Poor communities have their own economies; they have their own
knowledge that produces perfectly good information; it is simply
in an economic or social or scientific language that rich
communities don't understand. I do not mean by this that these
communities have mystical knowledge to which rich Westerners are
no loner privy, I mean simply that they could not have survived in
their environment for many millennia unless they had a science, an
understanding, a knowledge about that place that was intimate and
precise and valuable. But before the rich world gets access to it,
we have to find a translator, and ICT can be that translator; and
we have to agree on a fair price for the information while leaving
the knowledge intact and in the ownership of those who created it.
This process should not be seen only in terms of its ability to
raise people out of poverty, although that is its primary function;
it is intensely practical for the wealthy world as well, and once
again, the San are the focus of this process.

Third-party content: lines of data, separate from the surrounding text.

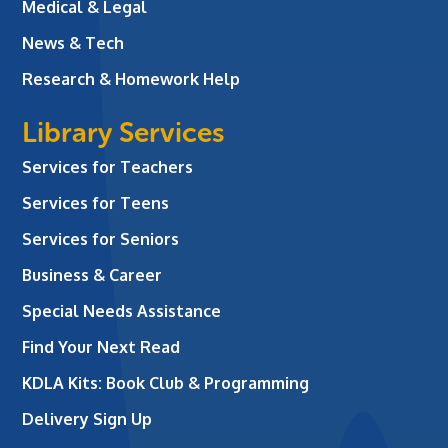
Medical & Legal
News & Tech
Research & Homework Help
Library Services
Services for Teachers
Services for Teens
Services for Seniors
Business & Career
Special Needs Assistance
Find Your Next Read
KDLA Kits: Book Club & Programming
Delivery Sign Up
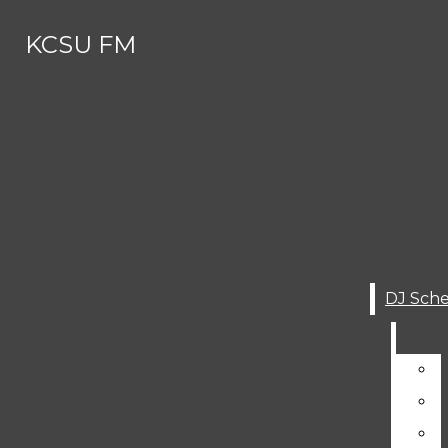
Skip to Main Content
KCSU FM
Search this site
Submit
Search this site
Search
Submit
DJ SCHEDULE
Search this site
Submit
Search
KCSU FM
Search
ABOUT
About
MEET THE (SUMMER) STAFF
Meet The (Summer) Staff
CONTACT
Contact
AWARDS AND RECOGNITIONS
GET INVOLVED
Awards And Recognitions
STUDENT WORKS
Get Involved
KCSU HISTORY
Student Works
SERVICES
DJ Schedule
KCSU History
SUBMIT YOUR MUSIC FOR AIR-P
Services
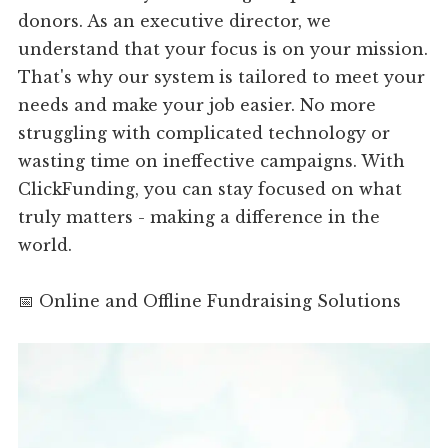
donors. As an executive director, we
understand that your focus is on your mission.
That's why our system is tailored to meet your
needs and make your job easier. No more
struggling with complicated technology or
wasting time on ineffective campaigns. With
ClickFunding, you can stay focused on what
truly matters - making a difference in the
world.
📅 Online and Offline Fundraising Solutions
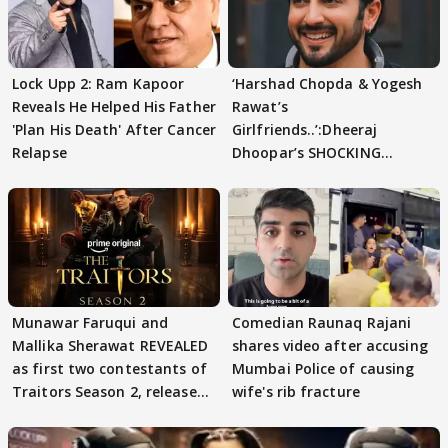
Lock Upp 2: Ram Kapoor
‘Harshad Chopda & Yogesh
Reveals He Helped His Father
Rawat’s
'Plan His Death' After Cancer
Girlfriends..’:Dheeraj
Relapse
Dhoopar’s SHOCKING
STATEMENT on Eviction
From Lock Upp
Munawar Faruqui and
Comedian Raunaq Rajani
Mallika Sherawat REVEALED
shares video after accusing
as first two contestants of
Mumbai Police of causing
Traitors Season 2, release
wife's rib fracture
date out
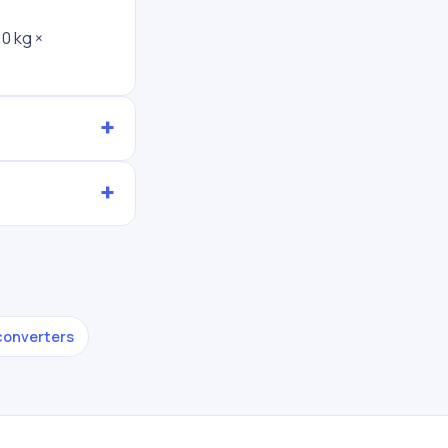
0 kg ×
 converters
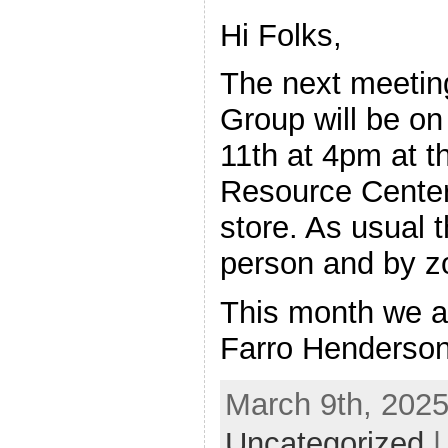
Hi Folks,
The next meeting
Group will be o
11th at 4pm at th
Resource Cente
store. As usual t
person and by 
This month we a
Farro Henderson
March 9th, 2025
Uncategorized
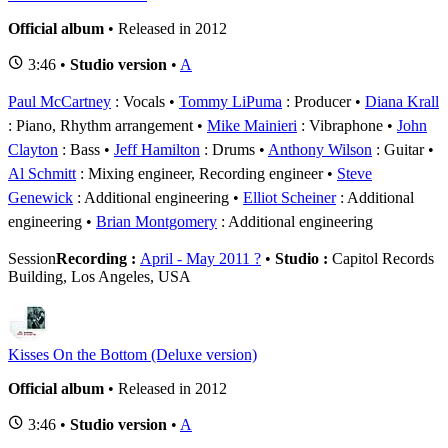
Official album
• Released in 2012
3:46 •
Studio version
•
A
Paul McCartney
: Vocals
Tommy LiPuma
: Producer
Diana Krall
: Piano, Rhythm arrangement
Mike Mainieri
: Vibraphone
John
Clayton
: Bass
Jeff Hamilton
: Drums
Anthony Wilson
: Guitar
Al Schmitt
: Mixing engineer, Recording engineer
Steve
Genewick
: Additional engineering
Elliot Scheiner
: Additional
engineering
Brian Montgomery
: Additional engineering
Session
Recording :
April - May 2011 ?
•
Studio :
Capitol Records
Building, Los Angeles, USA
Kisses On the Bottom (Deluxe version)
Official album
• Released in 2012
3:46 •
Studio version
•
A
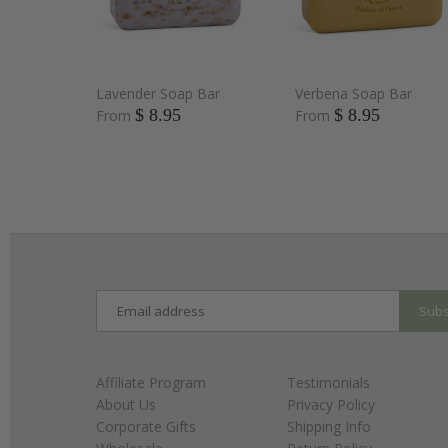
Lavender Soap Bar
Verbena Soap Bar
$ 8.95
$ 8.95
From
From
Affiliate Program
Testimonials
About Us
Privacy Policy
Corporate Gifts
Shipping Info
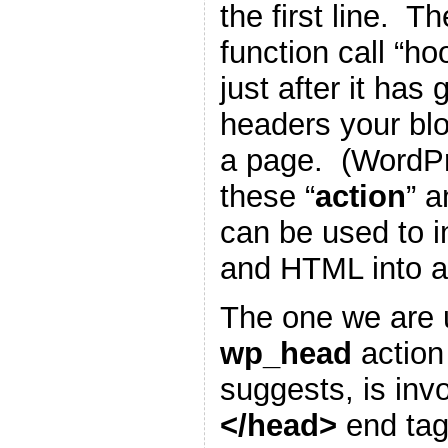
the first line. T
function call “h
just after it has
headers your blo
a page. (WordP
these “
action
” a
can be used to i
and HTML into a
The one we are u
wp_head
action
suggests, is inv
</head>
end tag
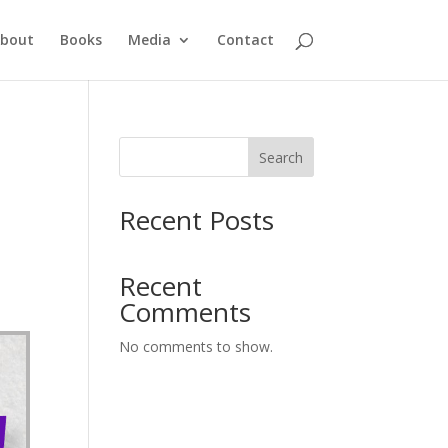
bout
Books
Media
Contact
Search
Recent Posts
Recent
Comments
No comments to show.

Sidelined over decades because of their dwindling numbers and
ancient way of life, the San have been reduced to a few struggling
communities living on the fringes of society. But now their
traditional knowledge may be their salvation; they stand to make a
lot of money - and gain much respect - from the international
marketing of an appetite-suppressant they have been using for
thousands of generations.
The drug named P57 is based on a substance scientists found in the
desert plant Hoodia Gordinii. The San call the cactus !khoba and
have been chewing on it for thousands of years to stave off hunger
and thirst during long hunting trips in their parched Kalahari
desert home.
A deal has been signed between the South African San Council and
the country's Scientific and Industrial Research Council (CSIR),
which identified the appetite- suppressing ingredient in Hoodia
during research into indigenous plants in 1996. At a small
ceremony recently held in the Kalahari desert near the Kgalagadi
Transfrontier Park, which South Africa shares with Botswana, the
San and the CSIR made a deal
to share royalties earned by commercial sale of the San's ancient
knowledge of the plant.
While intelligent diets and the end of gross feeding by a few
privileged communities might be to all our benefits in the long
run, engaging with the knowledge of communities in poverty,
respecting that knowledge, and, wherever possible, using
technologies to translate its inherent value into the revenue they
need, is a practical, but subtle and difficult, good first step.